「若者には介護をさせない」―熟年ベンチャー「かい援隊本部」の船出から高齢化社会の未来を考える
以下は、記事の抜粋です。
「若者に介護はさせない。2025年の介護分野における100万人規模の人手不足の解決を図る」。こうした大義を掲げた介護人材派遣業の株式会社「かい援隊本部」が、2012年4月1日に活動を開始した。
同社のビジネスの特徴は、「元気高齢者による高齢者の介護」。団塊の世代が80歳前後になる2025年に日本は深刻な介護スタッフ不足に直面する可能性があるという。「若い世代は介護以外の場で働いてほしいです。いろんな問題をこれまでの日本では私たちは先送りの名目で、次の世代に付け回してきました。私の世代の問題は私が解決に向かわせたいのです」。創業者の新川政信会長(60)は話した。

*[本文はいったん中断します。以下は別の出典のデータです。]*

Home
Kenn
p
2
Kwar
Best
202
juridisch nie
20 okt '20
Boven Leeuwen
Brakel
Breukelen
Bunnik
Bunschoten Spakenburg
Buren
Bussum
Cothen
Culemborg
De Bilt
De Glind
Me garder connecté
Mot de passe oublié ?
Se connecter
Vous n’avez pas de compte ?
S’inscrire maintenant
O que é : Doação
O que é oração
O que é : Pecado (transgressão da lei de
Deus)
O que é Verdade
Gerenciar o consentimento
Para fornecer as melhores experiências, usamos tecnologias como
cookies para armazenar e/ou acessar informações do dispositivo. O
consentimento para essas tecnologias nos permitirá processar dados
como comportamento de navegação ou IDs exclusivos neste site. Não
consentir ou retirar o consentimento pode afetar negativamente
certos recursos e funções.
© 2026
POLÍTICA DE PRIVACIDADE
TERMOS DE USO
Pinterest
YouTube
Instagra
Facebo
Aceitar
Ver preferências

介護をする人、される人の年齢が近いゆえにコミュニケーションを取りやすく、共に心と体の負担をかけない介護ができると期待できる。年金受給者層の人を介護スタッフとして報酬を伴う社会貢献活動にいざなうことで収入と活力の維持を図る。
「高・介併進策」と名付けた介護の人手不足解消と高齢者の生涯雇用のステージの確保、補助金なしで社会に負担をかけない社会性、知識や経験を持つ元気高齢者の力を活かすなど、さまざまな社会に役立つ工夫をビジネスプランの中に盛り込んだ。すでに介護施設と契約を結び、滑り出しから多忙になった。

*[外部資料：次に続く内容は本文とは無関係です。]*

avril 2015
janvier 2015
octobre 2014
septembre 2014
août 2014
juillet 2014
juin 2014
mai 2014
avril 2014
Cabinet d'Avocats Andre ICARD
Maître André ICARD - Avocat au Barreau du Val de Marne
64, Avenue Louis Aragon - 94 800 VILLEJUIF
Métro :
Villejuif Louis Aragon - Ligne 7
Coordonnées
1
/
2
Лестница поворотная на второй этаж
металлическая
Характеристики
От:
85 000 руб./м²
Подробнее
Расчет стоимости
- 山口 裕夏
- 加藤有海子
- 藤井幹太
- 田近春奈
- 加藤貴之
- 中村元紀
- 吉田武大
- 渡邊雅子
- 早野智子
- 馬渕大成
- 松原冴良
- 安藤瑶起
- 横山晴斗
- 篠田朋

新川会長は「このままでは家族の介護・看護のために、若者の仕事が奪われます。一方で団塊の世代が80歳を迎えようとする2025年には介護難民があふれかねません。それを元気高齢者の力でなくしたいのです」と起業の大義を強調した。
高齢者が当事者自身で問題を解決しようとする「かい援隊本部」というビジネスがスタートしたというニュースです。実際に動きだしてみればいろいろな問題が発生する可能性はありますが、大変おもしろく素晴らしいアイディアだと思いました。
今年1月6日、厚労省の労働政策審議会が、希望者全員を65歳まで雇用するよう企業に求める内容の建議を大臣に提出したことを批判している部分にも同感です。
さて、冒頭に曹操の「歩出夏門行」の一部が引用されています。以下にもう少し長く引用します。これも一部です。全体を見たい人はこちら。
神亀雖寿 猶有竟時 騰蛇乗霧 終為土灰
老麒伏櫪 志在千里 烈士暮年 壮心不已
盈縮之期 不但在天 養怡之福 可得永年
神のような亀は寿命が長い しかし、いつかは死ぬ時がくる
龍は空に昇って霧に乗る しかし、いつかは死んで土くれになる
駿馬は老いて馬屋に伏しても その志は千里を駆ける
烈士(殉職者)は人生の終わりにも 勇壮な心を失わない
命の長短は 天だけはで決まらない 身心の安定に努めればのびる
1800年前、曹操は32歳でこの詩を詠んだそうです。